Выскочил из комнаты легендарный всеэтажник Владимир Ильич. Не знает ответа и потому убежал от ответа?
– Ну! – отважисто начинает отвечать Татьяна.
– Медведев тут же её осаживает:
– Ну что ну? Ну – это не объяснение!
– Вы не дали сказать… Ну… Мелкий камень, щебёнка там…
– А что такое щебёнка?
Все ещё сильней обхватывают головы. Думают теперь уже про щебёнку.
Медведев хмыкнул:
– Занятно… Пишется через е. Щебёнка. А произносится через и. Щибёнка. Выскочили щи! А там, глядишь, пожалует и суп… Может, я схожу чаю попью? Да?
И парни за столами, и тараканы за плинтусами, и пылинки на столах и над столами в один голос радостно простонали:
– Да! Да!! Да!!!
И после полдника продолжение следует. Медведев сумрачно сидит за столом. Игорь опять подходит к медведевскому столу. Ждёт ясного, конкретного ответа.
Тут влетает всеэтажный Владимир Ильич с толстенной книжищей и ликующе вопит:
– Александр Иванович! В библиотеке я перелопатил тонну справочников. Вот! Принес политехнический словарь. Слушайте! Читаю всем!
– «Гравий – материал, добываемый из рыхлых залеганий, образовавшихся в результате естественного разрушения извержённых, осадочных или метаморфических горных пород. По происхождению гравий разделяется на речной, морской, озёрный и овражный. По форме зёрен различают гравий щебневидный (малоокатанный), яйцевидный (окатанный), игловатый, пластинчатый. По крупности зерён гравий различают на мелкий от 5 до 20 мм, средний – свыше 20 дл 40 мм, крупный – свыше 40 до 150 мм».
– Вот это дело! Чётко, ясно! – похвалил услужливого Владимира Ильича Медведев.
Зато Игорь так и не дождался от него вразумительного ответа.
Ближе к вечеру позвонила Олегу Татьяна. Она на сессии Верховного Совета. Звонила из кабинета прессы.
– Ну, – говорит Олег, – ты с делегатов ещё не сорвала ни одного значка для меня? Что там делаешь? Давишься бутербродами с икрой? Ну-ну!
17 декабря
Поцелуй
Вечер.
В кусковском гастрономе пьяный амбал поднял у кассы палец над головой:
– Ну! Кто в помощники? Двое! Голосую!
И курносой продавщице:
– Не люблю курносые носы. Люблю прямые, откровенные.
Продавщица обиженно насупилась:
– Иди! Иди! Гуд бай!
– Я не бык. Я из Владивостока. А ведь ты кривая. Будто только что тебя с лошади сняли. А ну пройдись. По одной досточке!

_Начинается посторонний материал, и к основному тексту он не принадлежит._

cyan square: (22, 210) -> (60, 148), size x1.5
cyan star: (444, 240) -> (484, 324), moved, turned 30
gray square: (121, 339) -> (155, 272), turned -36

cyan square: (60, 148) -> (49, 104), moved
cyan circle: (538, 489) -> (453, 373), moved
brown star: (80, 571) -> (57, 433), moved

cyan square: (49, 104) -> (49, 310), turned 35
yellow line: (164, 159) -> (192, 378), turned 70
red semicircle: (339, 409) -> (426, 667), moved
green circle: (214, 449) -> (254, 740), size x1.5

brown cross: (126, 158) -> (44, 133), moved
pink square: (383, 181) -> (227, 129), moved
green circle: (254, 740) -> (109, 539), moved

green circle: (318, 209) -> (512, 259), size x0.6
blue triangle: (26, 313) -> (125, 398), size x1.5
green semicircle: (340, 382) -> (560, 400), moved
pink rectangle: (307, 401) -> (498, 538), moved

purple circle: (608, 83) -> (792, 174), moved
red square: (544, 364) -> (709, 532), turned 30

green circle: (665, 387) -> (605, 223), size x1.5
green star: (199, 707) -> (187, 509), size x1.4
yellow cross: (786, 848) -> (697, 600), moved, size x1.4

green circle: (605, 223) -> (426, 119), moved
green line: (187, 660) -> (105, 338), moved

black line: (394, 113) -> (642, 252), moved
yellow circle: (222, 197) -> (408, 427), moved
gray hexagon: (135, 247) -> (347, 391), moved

У моей хозяйки, у 71-летней дамы Марьи Александровны, или, как она себя любит называть, у обнажённой Махи, снова гости. Звон стаканов, хмельные голоса.
Я слушаю по «Маяку», как Весник читает мой перевод рассказа Чечвянского «Оскудение», и чищу картошку для супа с бараниной.

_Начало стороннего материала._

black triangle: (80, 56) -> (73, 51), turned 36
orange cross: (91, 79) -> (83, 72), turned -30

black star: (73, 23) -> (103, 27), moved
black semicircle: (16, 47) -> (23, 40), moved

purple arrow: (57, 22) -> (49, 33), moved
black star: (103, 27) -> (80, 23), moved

Еле вползает Маха с накрашенными жабьими губами. Дышит тяжело, прихрапывая.
– Извини, – целует меня со старческим пристрастием в щёку. – Прости, Толя. Я снова выпила.

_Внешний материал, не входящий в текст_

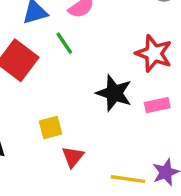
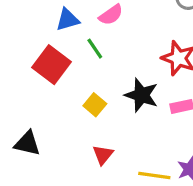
yellow square: (50, 127) -> (95, 105), moved, turned -35

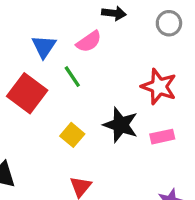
blue triangle: (68, 20) -> (44, 47), turned -40

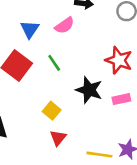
green line: (72, 77) -> (54, 63), moved
yellow square: (72, 135) -> (52, 111), moved

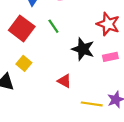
yellow square: (52, 111) -> (24, 63), moved
red triangle: (58, 138) -> (64, 81), moved, turned -40

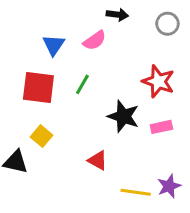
green line: (53, 26) -> (82, 84), turned 64
red square: (22, 28) -> (38, 87), turned -30

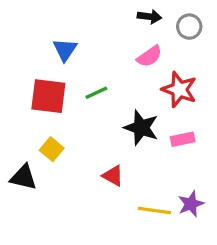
black arrow: (117, 15) -> (149, 17), moved
pink semicircle: (95, 40) -> (149, 56), moved
green line: (82, 84) -> (96, 93), turned 35

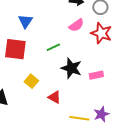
red star: (179, 90) -> (101, 33), moved
green line: (96, 93) -> (53, 47), moved
yellow square: (52, 149) -> (31, 81), moved

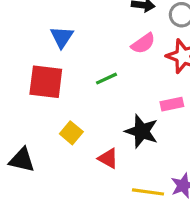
black star: (71, 68) -> (142, 131), moved
pink rectangle: (96, 75) -> (172, 104), moved

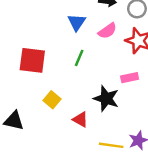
blue triangle: (62, 37) -> (77, 22), moved
green line: (106, 79) -> (79, 58), turned -42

– Ну что вы! – креплюсь я. – Все пьют.
– Вот тиранишься с картошкой… А то б плясал, а жена чистила… Привёл бы какую-нибудь…
– Не идут. По путёвке комсомола направили б какую…
– Ничего. Мы тебя тут женим.
– Вы меня не запугивайте! Меня нужно приручить, убедить в необходимости…
– Ну чего словами вожжаться?! Одно слово: женим! Этого греха враз найдём!
– Ну да.
– Кать! – стучит она в фанерную стенку соседке. – Не слушается.
Из-за стены скрадчивый совет:
– А ты его ремешком, ремешком. Это не помешает.